Imanio made a low grunt while approaching, like he wanted to further argue but didn’t have the luxury.
Then, mad and all, he swept me up effortlessly, like I weighed nothing more than a feather.
My arms looped around his neck as a contraction ripped through me, and I pressed my face into his shoulder.
“Naji, I swear you’re gonna give me gray hair before this kid even says ‘daddy,’” Imanio muttered, his grip tightening as he carried me out.
“I’m s–sorry.”
A sudden spasm shot through me, my head snapping back and my chest seizing, and the phrase exploded out before I could catch it.
“Pain married me first!”
The outburst left my throat raw. I sucked in a shaky breath, pressing my face against his neck. “I love you.”
Imanio’s eyes softened even in the chaos, his jaw unclenching as he pressed a kiss to my temple. “I love you too, baby.”
Under all that fuss, I felt it—the fear, the love, the urgency.
“Everybody in the car!” he ordered, his voice commanding. “And somebody find the nearest hospital! Now!”
“On it!” Chiamaka called out, jogging behind us, her voice laced with desperation. “But what about the jet? Can’t we just take that? Maybe she’ll make it back home in time!”
“Nah, lil’ sis… can’t risk it,” Imanio snapped, urgency punctuating his words. “And I damn sure ain’t about to have a baby in the sky. Too much of my business already be in the news.”
As he carried me, my body jolted with a sharp contraction—my arm flicked outward and my voice erupted without warning, frantic and wild.
“Push who? Push where? Not in my Sunday sandals!”
I glanced down at my feet—there they were, the sparkly sandals adorned with rhinestones that I had chosen for their charm, completely unsuitable for what was about to go down.
The beads of sweat rolled down my brow, and now I was laboring like a woman on a mission with no supplies to aid me.
“Babe,” I panted, clinging desperately to Imanio’s shoulder as another wave of pressure rolled through me. “Is it too early?! We don’t have our bags! And… I’ve got on white panties!” I murmured, rambling, a mixture of embarrassment and panic flooding my thoughts.

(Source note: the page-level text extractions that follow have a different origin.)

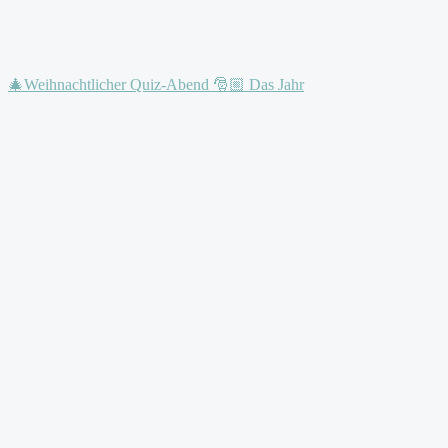
🎄Weihnachtlicher Quiz-Abend 🎅🏼 Das Jahr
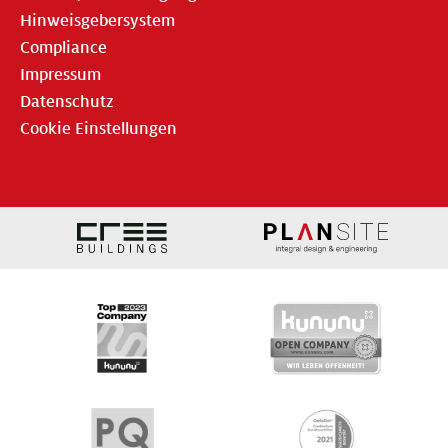
Hinweisgebersystem
Compliance
Impressum
Datenschutz
Cookie Einstellungen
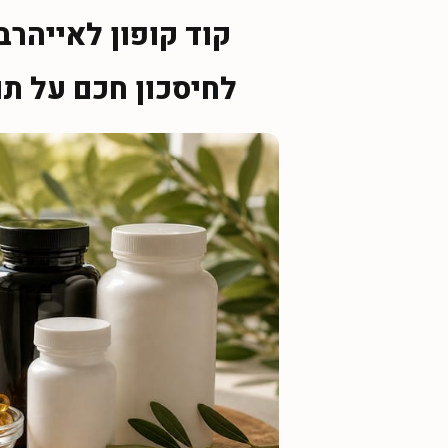
לחיסכון חכם על תו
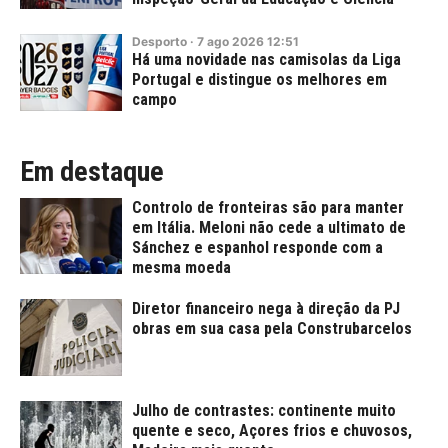
Desporto
·
7
ago
2026
12:51
Há uma novidade nas camisolas da Liga
Portugal e distingue os melhores em
campo
Em destaque
Controlo de fronteiras são para manter
em Itália. Meloni não cede a ultimato de
Sánchez e espanhol responde com a
mesma moeda
Diretor financeiro nega à direção da PJ
obras em sua casa pela Construbarcelos
Julho de contrastes: continente muito
quente e seco, Açores frios e chuvosos,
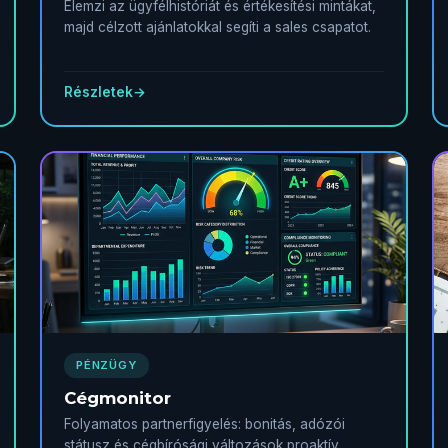
Elemzi az ügyfélhistóriát és értékesítési mintákat,
majd célzott ajánlatokkal segíti a sales csapatot.
Részletek
→
PÉNZÜGY
Cégmonitor
Folyamatos partnerfigyelés: bonitás, adózói
státusz és cégbírósági változások proaktív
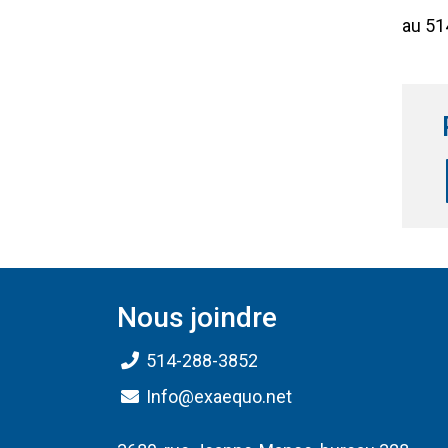
au 51
Nous joindre
514-288-3852
Info@exaequo.net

Imanio chuckled softly under his breath.
“That’s cool, baby; we’ll sacrifice the panties for the greater good,” he replied, shooting me a quick, reassuring glance as he yanked open the back door. “Besides, they were cute, but they’re not built for war.”

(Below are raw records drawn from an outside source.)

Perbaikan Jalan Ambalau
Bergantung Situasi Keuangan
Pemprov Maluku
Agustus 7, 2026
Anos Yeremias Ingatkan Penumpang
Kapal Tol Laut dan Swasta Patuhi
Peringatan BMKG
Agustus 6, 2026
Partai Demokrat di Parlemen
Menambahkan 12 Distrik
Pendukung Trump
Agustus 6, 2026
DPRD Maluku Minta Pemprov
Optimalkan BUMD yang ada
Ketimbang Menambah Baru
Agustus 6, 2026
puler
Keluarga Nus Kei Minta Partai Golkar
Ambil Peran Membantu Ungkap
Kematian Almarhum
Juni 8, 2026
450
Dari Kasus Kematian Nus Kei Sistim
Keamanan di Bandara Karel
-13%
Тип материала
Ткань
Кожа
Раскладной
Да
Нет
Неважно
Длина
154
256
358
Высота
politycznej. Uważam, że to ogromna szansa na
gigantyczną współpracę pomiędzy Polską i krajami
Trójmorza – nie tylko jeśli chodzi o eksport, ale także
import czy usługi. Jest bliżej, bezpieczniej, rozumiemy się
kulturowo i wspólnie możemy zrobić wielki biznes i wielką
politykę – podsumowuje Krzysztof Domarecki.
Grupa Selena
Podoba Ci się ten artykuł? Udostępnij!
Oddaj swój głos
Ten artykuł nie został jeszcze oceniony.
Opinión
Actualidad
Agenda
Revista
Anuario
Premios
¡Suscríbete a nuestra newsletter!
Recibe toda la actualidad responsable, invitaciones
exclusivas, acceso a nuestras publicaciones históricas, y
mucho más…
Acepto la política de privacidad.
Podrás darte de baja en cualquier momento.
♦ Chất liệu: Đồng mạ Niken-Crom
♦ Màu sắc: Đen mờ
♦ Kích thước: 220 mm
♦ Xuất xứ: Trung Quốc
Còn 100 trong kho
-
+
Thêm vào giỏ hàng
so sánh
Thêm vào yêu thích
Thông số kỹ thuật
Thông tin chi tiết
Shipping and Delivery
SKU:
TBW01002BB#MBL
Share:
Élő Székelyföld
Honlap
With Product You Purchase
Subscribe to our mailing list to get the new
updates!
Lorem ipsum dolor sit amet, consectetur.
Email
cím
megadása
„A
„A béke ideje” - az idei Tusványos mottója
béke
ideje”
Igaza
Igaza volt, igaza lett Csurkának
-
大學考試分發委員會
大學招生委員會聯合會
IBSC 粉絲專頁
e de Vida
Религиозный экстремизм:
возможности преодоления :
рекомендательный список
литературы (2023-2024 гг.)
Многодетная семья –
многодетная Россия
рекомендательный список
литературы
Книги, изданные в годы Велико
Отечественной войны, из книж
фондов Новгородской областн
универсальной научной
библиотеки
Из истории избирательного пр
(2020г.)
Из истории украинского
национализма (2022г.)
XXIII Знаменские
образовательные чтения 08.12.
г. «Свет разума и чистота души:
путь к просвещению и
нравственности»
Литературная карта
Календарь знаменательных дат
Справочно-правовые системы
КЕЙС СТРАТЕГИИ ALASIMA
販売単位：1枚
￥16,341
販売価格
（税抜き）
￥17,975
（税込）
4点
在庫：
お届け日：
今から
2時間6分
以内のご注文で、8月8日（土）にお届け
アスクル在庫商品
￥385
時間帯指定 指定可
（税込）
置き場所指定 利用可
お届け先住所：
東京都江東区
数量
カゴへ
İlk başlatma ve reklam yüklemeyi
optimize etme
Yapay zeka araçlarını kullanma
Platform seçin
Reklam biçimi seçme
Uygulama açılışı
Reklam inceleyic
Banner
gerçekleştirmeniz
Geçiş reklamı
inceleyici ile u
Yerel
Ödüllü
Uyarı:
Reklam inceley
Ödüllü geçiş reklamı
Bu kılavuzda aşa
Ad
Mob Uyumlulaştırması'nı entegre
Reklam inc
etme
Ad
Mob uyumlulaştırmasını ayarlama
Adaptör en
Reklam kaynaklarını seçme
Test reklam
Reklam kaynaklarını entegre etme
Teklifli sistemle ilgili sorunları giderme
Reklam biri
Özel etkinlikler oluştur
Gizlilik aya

I groaned, both from the spike of pain that coursed through me and from his lighthearted teasing when the situation felt so dire.

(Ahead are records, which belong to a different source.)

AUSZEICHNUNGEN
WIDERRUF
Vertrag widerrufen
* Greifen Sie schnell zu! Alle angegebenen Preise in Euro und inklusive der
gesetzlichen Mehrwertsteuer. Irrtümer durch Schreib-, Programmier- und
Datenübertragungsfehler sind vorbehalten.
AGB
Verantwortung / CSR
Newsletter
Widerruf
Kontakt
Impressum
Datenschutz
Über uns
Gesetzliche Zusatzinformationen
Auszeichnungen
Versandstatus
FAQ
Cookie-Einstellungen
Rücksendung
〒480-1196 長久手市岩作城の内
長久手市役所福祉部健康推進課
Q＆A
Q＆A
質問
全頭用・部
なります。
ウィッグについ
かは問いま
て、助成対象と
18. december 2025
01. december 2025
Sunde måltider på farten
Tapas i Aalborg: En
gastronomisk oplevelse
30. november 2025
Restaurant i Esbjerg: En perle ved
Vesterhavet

Imanio reached into the trunk and grabbed a clean towel with the urgency of someone who had been preparing for a mobile birth situation his entire life. He laid it down carefully and eased me into the backseat, ensuring I was as comfortable as possible given the circumstances.
My mom jumped into the passenger side, her presence providing a sense of relief. My dad and Chiamaka piled into the back with me, their legs forming a makeshift mattress that I could stretch across, trying to breathe fast and loud in a futile attempt to manage the mounting pressure.
“Y’all better pray I don’t deliver in this d-damn car!” I warned, the anxiety laced with a hint of humor breaking through the tension.
Another tic snapped out of me, this one high-pitched and panicked.
“The devil is dilated! I rebuke this contraction in the name of ginger ale!”
My mom reached back and rubbed my belly, her touch meant to soothe, while Chiamaka kept yelling words of encouragement.
“Breathe, sis!”
Then there was my dad, who was clutching the seat, his eyes wide as if it were the only thing keeping him from passing out.
Imanio was behind the wheel. His focus was locked on the road ahead with an intensity that suggested he felt it had personally disrespected his wife.